A prisão em flagrante de pessoas furtando cabos de cobre na manhã desta quinta-feira (14), em Vitória, revelou a existência de uma organização criminosa por trás desses crimes. A informação é do secretário Municipal de Segurança Urbana (Semsu) de Vitória, Ícaro Ruginski, que concedeu entrevista coletiva na sede da pasta durante a tarde para esclarecer parte das investigações.

“É uma organização criminosa. Diversos furtos de fiação elétrica estão acontecendo no município de Vitória. Esses furtos causam grande prejuízo à população. Além do prejuízo financeiro, a iluminação pública, a sincronização dos semáforos. Esse grupo em grande posse dessa fiação levariam para o município de Cariacica, onde existe um ferro-velho”, afirmou o secretário.
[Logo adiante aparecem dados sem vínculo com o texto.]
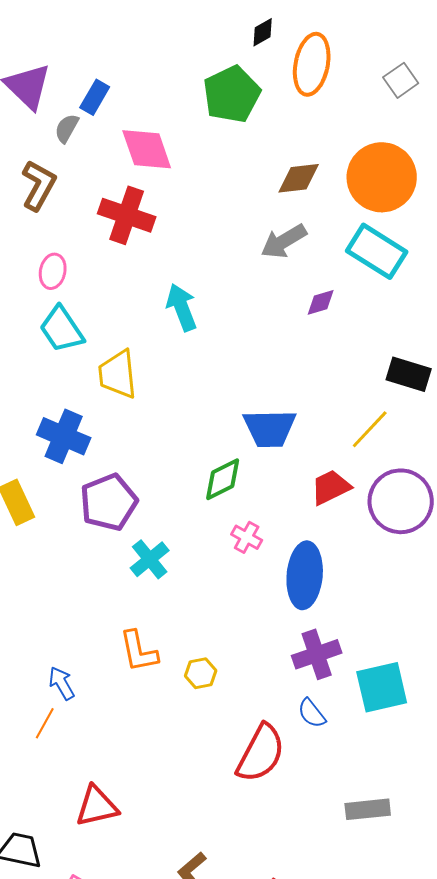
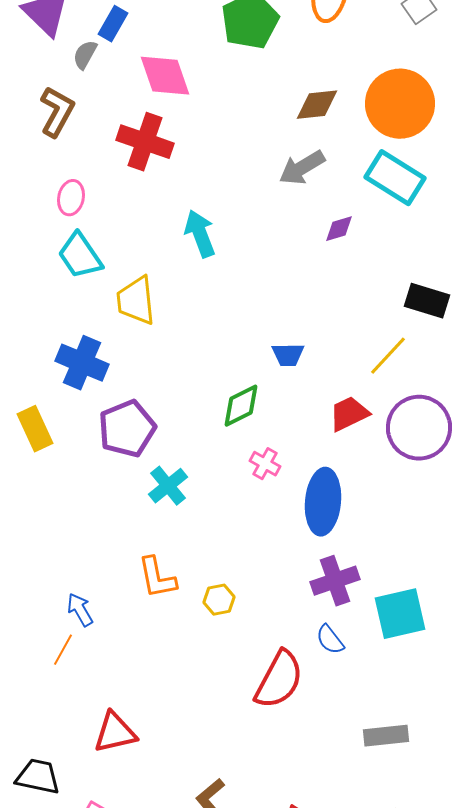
blue trapezoid: (270, 428) -> (288, 355), size x0.6

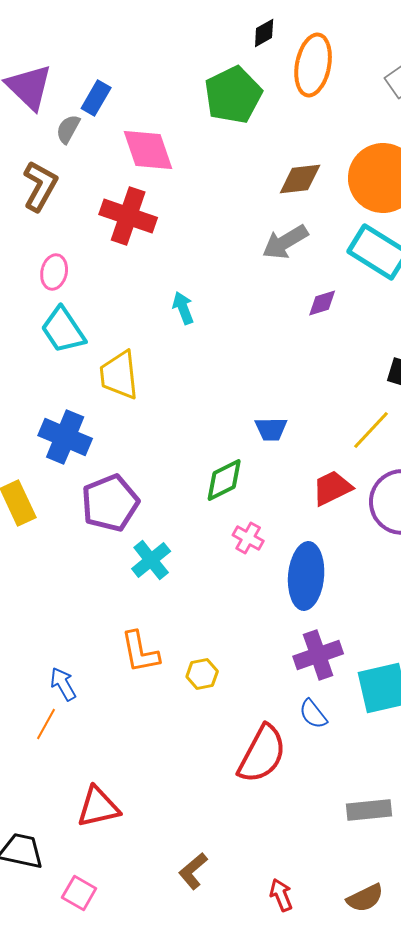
cyan arrow: (200, 234) -> (183, 308), size x0.7

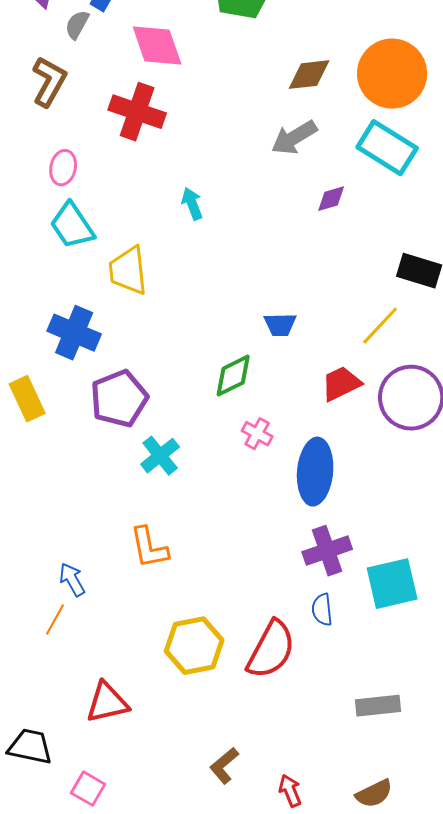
yellow hexagon: (202, 674) -> (194, 646), moved, size x1.8
blue semicircle: (313, 714) -> (322, 610), turned 32
brown L-shape: (193, 871) -> (224, 766), moved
A forma de atuar dos criminosos, aliada a investigações conduzidas pelo recém-criado núcleo de inteligência da Guarda Municipal e pela Polícia Civil, levou as autoridades a começar um mapeamento dos destinatários dos cabos de cobre furtados, normalmente ferros-velhos, segundo Ruginski.
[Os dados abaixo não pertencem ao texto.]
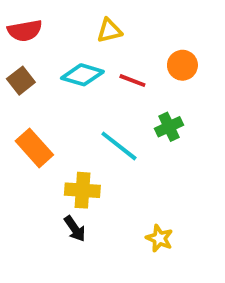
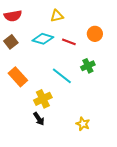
yellow cross: (82, 190) -> (43, 99), turned -30

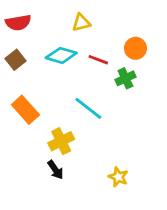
green cross: (88, 66) -> (125, 78), moved

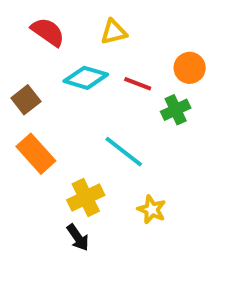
red semicircle: (18, 23) -> (48, 32), moved, turned -135
brown square: (15, 60) -> (26, 100), moved
yellow star: (118, 177) -> (152, 210), moved

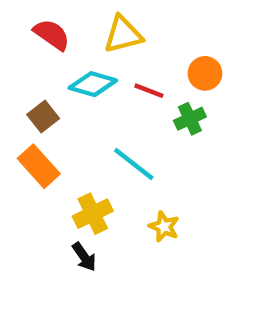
yellow triangle: (114, 32) -> (123, 35), size x1.4
brown square: (26, 100) -> (43, 117), moved

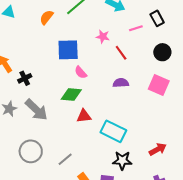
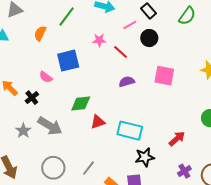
black circle: (162, 52) -> (149, 38), moved
pink semicircle: (81, 72) -> (46, 77), moved

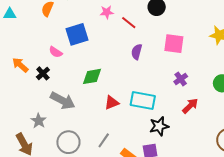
purple semicircle: (127, 82) -> (137, 52), turned -56
red triangle: (98, 122) -> (112, 103), moved
gray star: (23, 131) -> (39, 121), moved
purple cross: (184, 171) -> (181, 79), moved

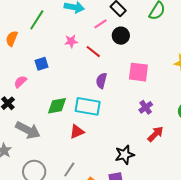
blue square: (77, 34) -> (42, 64), size x0.6
pink semicircle: (56, 52) -> (20, 82), turned 104
cyan rectangle: (143, 100) -> (88, 106), moved

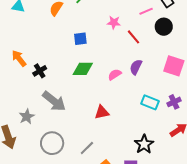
pink semicircle: (20, 82) -> (115, 75), moved
green diamond: (57, 106) -> (83, 69), moved
cyan rectangle: (88, 106) -> (150, 102), moved, size x0.7
black star: (125, 155) -> (144, 144), turned -30

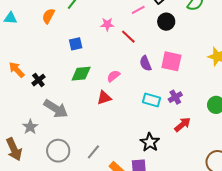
black circle: (164, 27) -> (166, 22), moved
purple semicircle: (136, 67) -> (145, 63), moved, turned -42
red triangle: (102, 112) -> (104, 98), moved

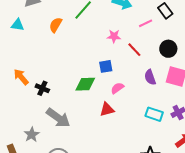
black circle: (166, 22) -> (168, 49), moved
blue square: (76, 44) -> (106, 66), moved
black cross: (38, 80) -> (42, 88), turned -32

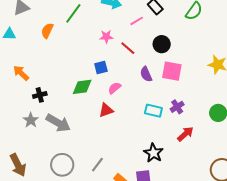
orange arrow: (21, 77) -> (21, 73), moved
black cross: (42, 88) -> (40, 95), turned -32
gray star: (32, 135) -> (31, 120), moved

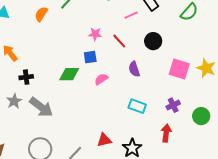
pink star: (106, 37) -> (95, 34), moved
pink square: (172, 71) -> (179, 69), moved
purple cross: (177, 107) -> (173, 105), moved
red triangle: (106, 110) -> (104, 140), moved
red arrow: (185, 134) -> (166, 133), turned -48

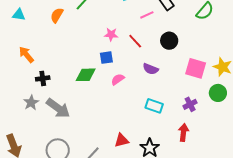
purple semicircle: (134, 69) -> (151, 69), turned -49
green circle: (201, 116) -> (218, 93), moved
“Verificamos que o modus operandi é exatamente esse: os usuários de drogas fazem essa subtração dos cabos da rede de energia, levam para determinados pontos e entregam para receptadores. Esses receptadores levam normalmente para ferros-velhos, que já estão sendo mapeados tanto pela Guarda Municipal quanto pela Polícia Civil”, explicou.

Os responsáveis pelos furtos são contratados por valores irrisórios pelos destinatários finais, que também se utilizam de transportadores. Na apreensão desta quinta, o material subtraído foi encontrado na carroceria de uma caminhonete modelo S10, pertencente ao dono do ferro-velho, contratante das quatro pessoas detidas. Três homens e uma mulher, entre usuários de drogas e o motorista encarregado do transporte, se preparavam para levar 500 kg de cabos de cobre ao destino. A Polícia Civil

Foto: Divulgação/GMV

Após a operação da Guarda Municipal, surgida de denúncia feita por um ciclista que passava próximo à Ponte da Passagem, no bairro Andorinhas, e viu a ação dos criminosos, resultando nas detenções, a corporação descobriu que o veículo usado era usado de forma suspeita.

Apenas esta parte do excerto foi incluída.